Show every line below where "Dezember" can be found.

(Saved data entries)

· · · ·

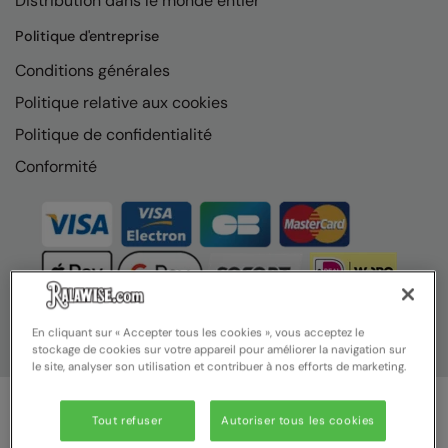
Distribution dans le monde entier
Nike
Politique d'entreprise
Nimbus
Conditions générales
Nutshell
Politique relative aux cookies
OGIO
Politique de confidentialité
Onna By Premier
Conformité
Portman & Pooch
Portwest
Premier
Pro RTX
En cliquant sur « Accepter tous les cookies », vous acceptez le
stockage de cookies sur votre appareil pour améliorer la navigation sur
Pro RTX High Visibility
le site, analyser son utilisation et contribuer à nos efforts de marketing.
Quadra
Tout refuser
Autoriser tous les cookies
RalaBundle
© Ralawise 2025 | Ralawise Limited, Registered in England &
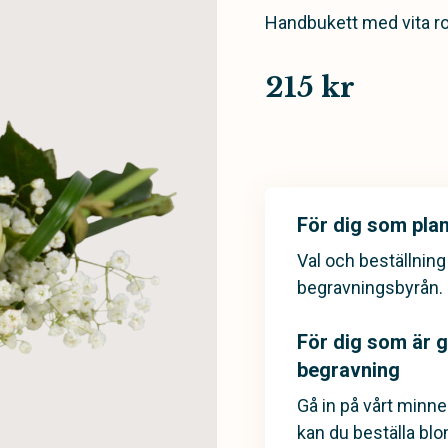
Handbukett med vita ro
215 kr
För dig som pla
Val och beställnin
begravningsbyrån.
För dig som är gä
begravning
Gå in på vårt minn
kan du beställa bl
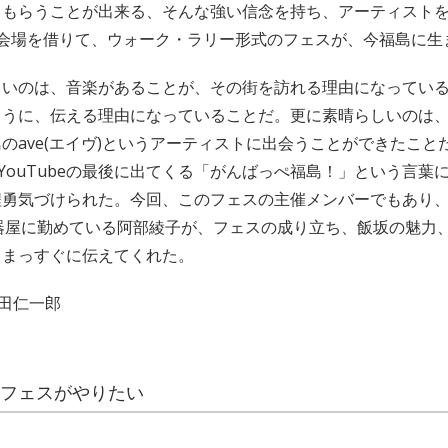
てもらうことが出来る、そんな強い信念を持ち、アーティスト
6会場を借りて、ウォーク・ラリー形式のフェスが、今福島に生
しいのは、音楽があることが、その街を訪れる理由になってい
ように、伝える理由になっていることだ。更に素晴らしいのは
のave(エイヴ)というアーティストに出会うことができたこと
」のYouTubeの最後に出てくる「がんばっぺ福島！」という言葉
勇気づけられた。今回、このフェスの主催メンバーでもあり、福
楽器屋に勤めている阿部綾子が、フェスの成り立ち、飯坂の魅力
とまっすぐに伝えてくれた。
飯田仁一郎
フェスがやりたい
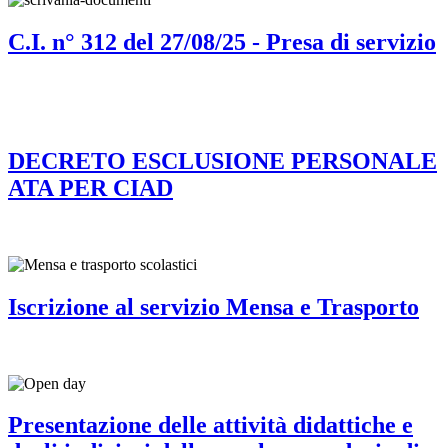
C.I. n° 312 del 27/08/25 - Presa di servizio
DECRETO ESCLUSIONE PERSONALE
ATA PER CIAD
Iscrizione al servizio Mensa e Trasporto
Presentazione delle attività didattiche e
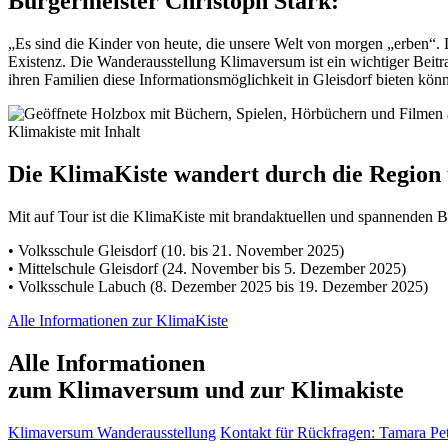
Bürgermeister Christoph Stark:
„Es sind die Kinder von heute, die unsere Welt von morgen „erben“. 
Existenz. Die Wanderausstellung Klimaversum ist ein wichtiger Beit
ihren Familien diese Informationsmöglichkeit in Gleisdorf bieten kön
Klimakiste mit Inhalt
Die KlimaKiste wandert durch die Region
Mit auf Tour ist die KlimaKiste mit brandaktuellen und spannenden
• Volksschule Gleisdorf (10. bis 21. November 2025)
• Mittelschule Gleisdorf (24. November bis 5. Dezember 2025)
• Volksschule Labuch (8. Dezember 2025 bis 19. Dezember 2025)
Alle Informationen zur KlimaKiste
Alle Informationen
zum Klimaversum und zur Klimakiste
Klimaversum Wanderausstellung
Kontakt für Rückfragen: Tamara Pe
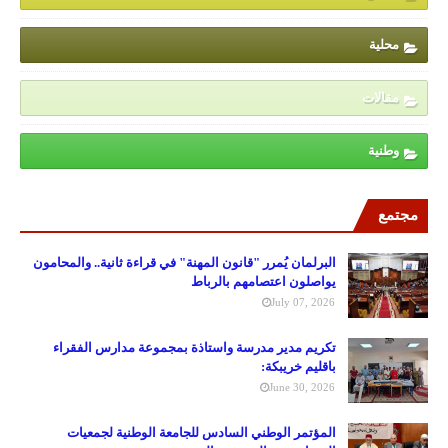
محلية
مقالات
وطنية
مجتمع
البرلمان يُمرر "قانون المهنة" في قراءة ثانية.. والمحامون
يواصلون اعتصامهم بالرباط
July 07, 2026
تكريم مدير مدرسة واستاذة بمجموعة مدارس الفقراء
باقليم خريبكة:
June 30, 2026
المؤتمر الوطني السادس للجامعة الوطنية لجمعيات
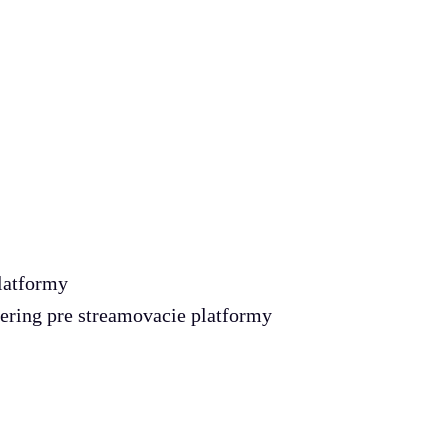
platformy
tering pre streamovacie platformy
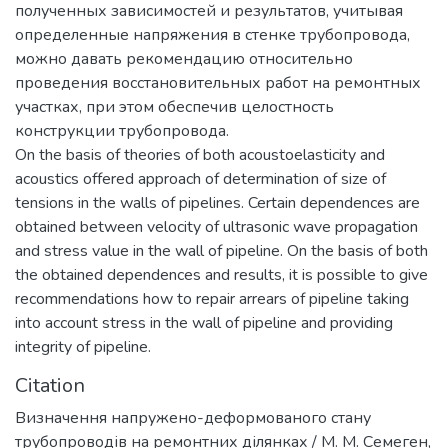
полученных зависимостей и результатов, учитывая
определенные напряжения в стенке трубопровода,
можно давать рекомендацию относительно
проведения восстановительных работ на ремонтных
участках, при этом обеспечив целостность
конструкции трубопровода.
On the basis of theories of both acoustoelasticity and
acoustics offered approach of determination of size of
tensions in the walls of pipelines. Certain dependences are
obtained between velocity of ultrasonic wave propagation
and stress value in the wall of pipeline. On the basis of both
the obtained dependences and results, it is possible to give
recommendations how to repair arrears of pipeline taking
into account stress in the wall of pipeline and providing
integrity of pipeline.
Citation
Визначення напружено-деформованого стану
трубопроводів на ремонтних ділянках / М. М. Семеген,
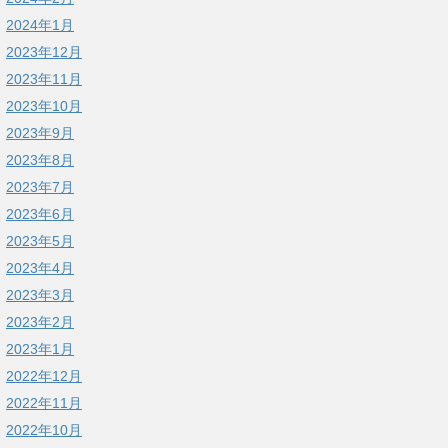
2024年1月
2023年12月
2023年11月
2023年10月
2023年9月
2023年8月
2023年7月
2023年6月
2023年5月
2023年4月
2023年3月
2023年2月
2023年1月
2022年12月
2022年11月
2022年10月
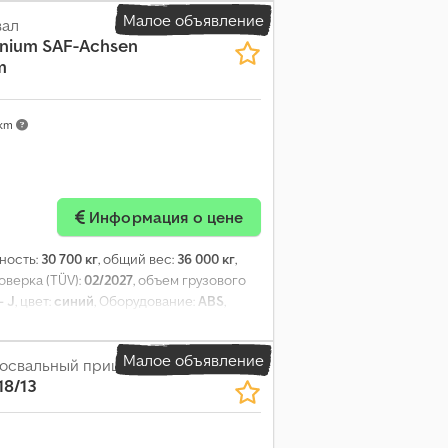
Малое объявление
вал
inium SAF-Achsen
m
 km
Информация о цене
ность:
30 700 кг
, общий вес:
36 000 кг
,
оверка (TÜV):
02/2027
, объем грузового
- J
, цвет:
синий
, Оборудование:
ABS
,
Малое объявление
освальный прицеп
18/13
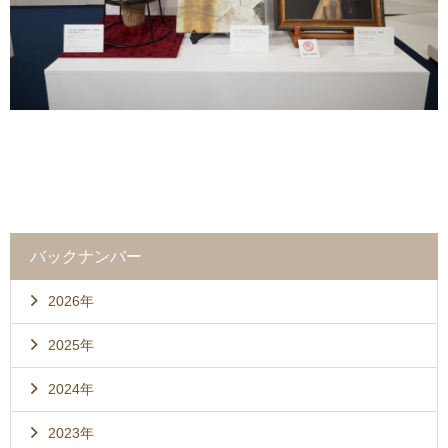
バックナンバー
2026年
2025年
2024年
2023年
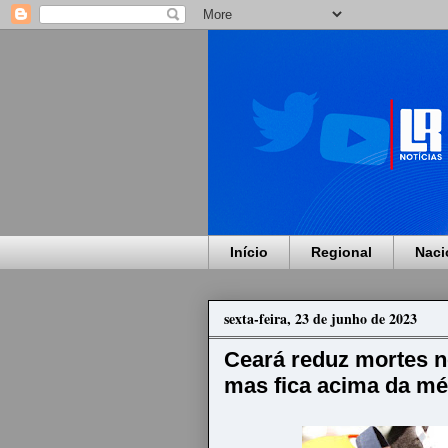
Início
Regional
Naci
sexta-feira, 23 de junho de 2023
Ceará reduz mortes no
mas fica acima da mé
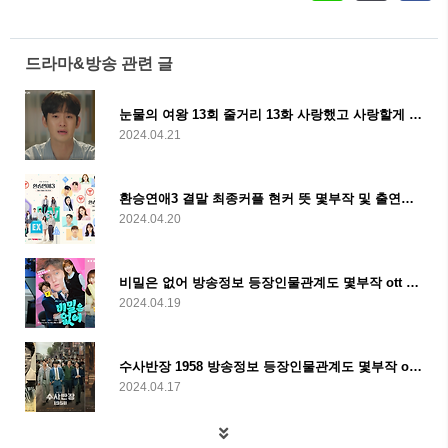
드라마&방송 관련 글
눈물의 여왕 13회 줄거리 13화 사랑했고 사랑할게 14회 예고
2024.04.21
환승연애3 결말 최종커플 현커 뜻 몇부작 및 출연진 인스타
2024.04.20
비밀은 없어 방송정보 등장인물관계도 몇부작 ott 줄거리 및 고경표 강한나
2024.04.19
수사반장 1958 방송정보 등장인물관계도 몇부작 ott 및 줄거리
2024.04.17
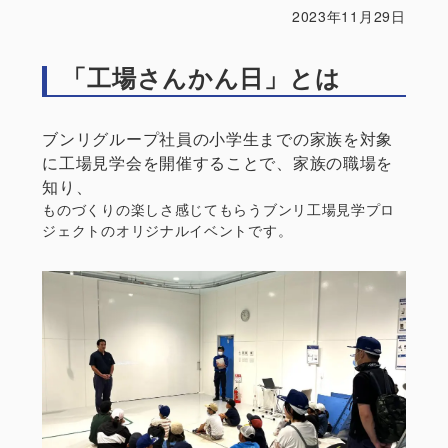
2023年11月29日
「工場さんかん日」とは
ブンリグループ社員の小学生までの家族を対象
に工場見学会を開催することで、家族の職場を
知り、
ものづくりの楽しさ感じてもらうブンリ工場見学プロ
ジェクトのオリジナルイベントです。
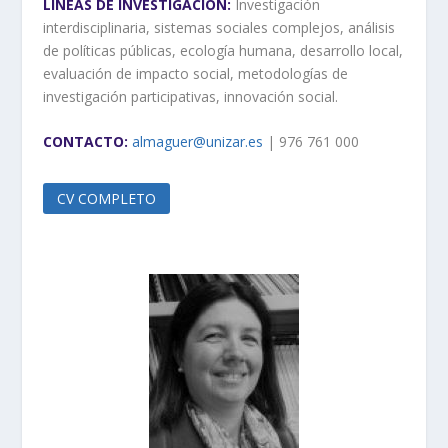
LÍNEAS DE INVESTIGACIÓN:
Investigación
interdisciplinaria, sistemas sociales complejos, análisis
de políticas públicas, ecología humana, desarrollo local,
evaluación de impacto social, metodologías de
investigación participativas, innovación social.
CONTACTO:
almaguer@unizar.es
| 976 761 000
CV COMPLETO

· · · ·

WRITTEN SOLUTION:
• Mittelschule Gleisdorf (24. November bis 5. Dezember 2025)
• Volksschule Labuch (8. Dezember 2025 bis 19. Dezember 2025)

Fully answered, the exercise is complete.